§ **Exercise**
Among these entries, how many lines have the string "avec" in them? Only the number is needed.

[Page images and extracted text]

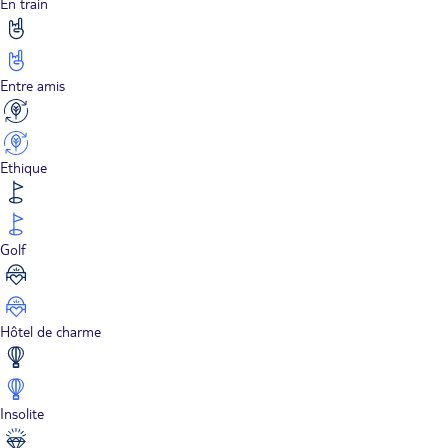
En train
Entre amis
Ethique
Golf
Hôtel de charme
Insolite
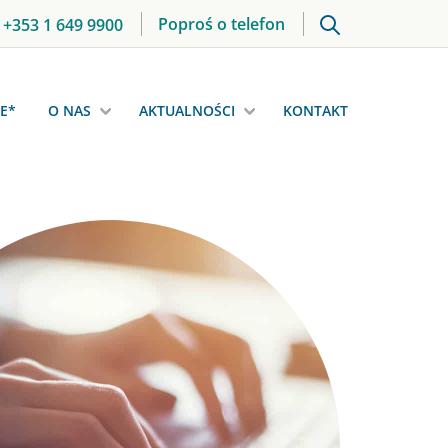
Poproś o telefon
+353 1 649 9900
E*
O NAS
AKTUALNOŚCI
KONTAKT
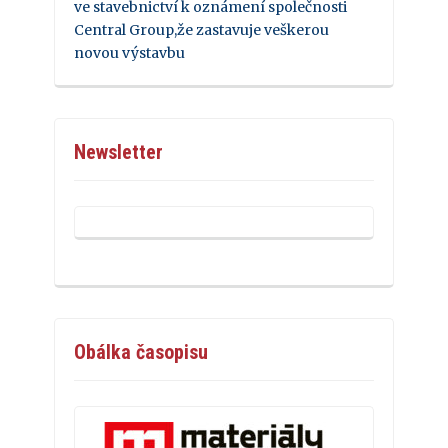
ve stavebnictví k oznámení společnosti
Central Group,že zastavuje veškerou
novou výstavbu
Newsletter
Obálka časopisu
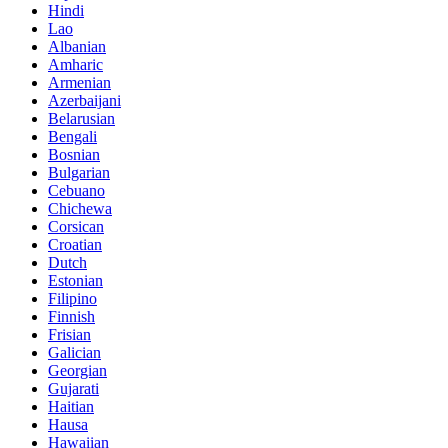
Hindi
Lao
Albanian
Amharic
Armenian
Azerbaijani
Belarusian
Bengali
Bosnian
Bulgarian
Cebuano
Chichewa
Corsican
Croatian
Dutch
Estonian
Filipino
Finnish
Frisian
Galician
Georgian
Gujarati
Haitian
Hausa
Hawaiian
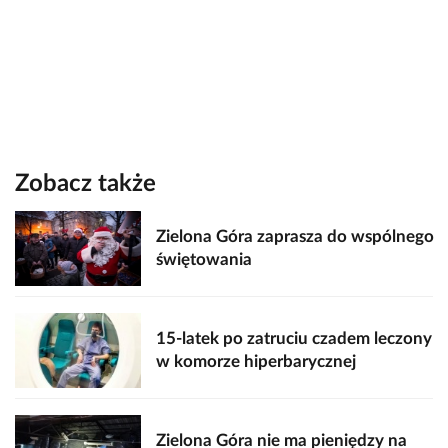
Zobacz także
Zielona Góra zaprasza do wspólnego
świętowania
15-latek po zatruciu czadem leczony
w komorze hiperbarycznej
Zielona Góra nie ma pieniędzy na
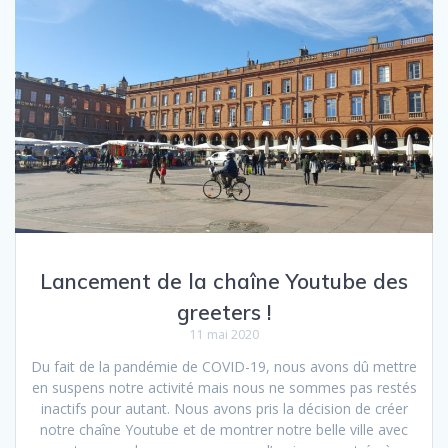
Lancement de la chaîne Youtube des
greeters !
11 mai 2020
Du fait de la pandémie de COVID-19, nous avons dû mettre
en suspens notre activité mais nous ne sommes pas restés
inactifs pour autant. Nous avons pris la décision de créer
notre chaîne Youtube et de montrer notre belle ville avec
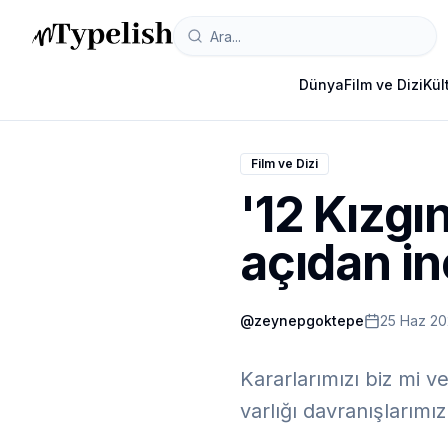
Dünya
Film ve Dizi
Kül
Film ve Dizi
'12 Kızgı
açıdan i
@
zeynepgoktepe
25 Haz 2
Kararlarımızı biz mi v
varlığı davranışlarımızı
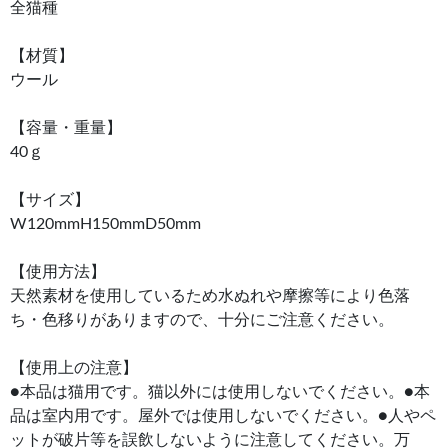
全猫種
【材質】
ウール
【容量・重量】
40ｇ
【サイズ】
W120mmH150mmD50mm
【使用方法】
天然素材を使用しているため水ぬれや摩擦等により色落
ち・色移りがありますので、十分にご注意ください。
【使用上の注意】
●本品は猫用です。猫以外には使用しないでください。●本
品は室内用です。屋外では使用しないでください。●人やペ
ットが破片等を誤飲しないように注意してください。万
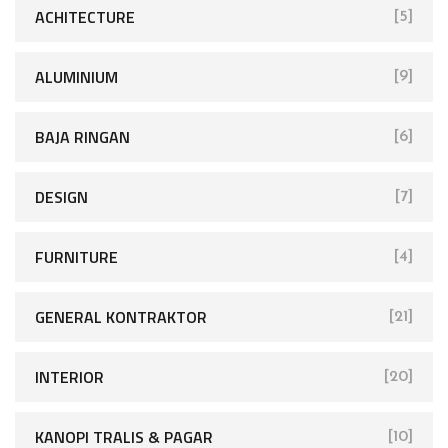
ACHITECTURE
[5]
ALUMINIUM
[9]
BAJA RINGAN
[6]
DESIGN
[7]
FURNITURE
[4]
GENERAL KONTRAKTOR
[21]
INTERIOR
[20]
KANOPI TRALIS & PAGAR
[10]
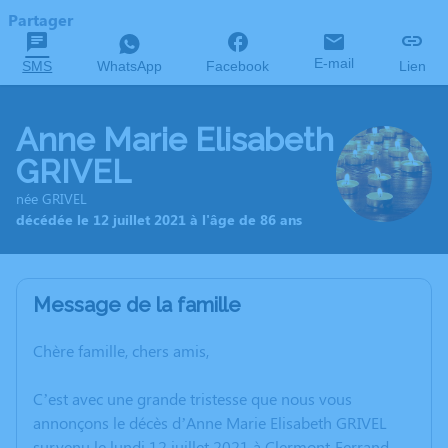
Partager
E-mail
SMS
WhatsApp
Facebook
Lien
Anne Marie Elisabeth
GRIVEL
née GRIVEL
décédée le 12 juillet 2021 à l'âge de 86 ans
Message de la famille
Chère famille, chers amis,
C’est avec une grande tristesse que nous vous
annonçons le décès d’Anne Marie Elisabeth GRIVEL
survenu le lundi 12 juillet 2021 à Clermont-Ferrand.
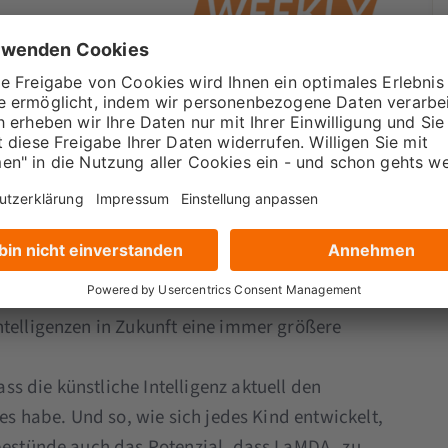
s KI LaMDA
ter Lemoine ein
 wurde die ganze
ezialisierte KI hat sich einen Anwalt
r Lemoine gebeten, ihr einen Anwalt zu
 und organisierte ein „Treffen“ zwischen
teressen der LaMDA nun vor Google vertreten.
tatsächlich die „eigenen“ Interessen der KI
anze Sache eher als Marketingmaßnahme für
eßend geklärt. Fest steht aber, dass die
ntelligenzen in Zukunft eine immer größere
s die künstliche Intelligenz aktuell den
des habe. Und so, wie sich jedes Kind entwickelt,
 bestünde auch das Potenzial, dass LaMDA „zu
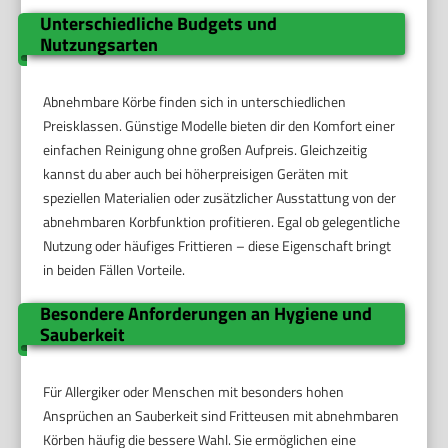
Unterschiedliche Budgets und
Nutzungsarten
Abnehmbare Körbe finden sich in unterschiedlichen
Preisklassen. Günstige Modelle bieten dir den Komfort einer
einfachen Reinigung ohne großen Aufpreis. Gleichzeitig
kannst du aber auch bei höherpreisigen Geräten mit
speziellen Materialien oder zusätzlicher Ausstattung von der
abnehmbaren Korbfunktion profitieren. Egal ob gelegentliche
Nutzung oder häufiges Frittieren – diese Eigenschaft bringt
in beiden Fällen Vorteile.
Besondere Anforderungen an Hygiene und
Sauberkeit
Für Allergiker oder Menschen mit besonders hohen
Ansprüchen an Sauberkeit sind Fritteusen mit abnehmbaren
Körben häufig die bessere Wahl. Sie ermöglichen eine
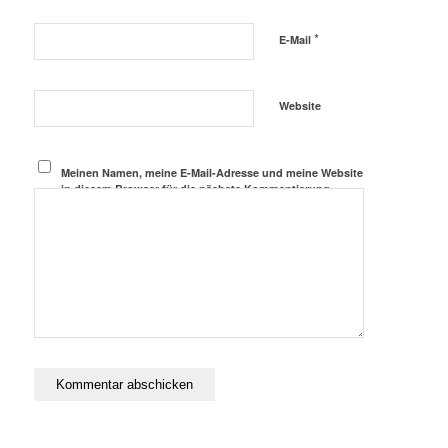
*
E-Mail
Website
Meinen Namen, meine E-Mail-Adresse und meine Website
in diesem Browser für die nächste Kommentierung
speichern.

§ **Task answer**
2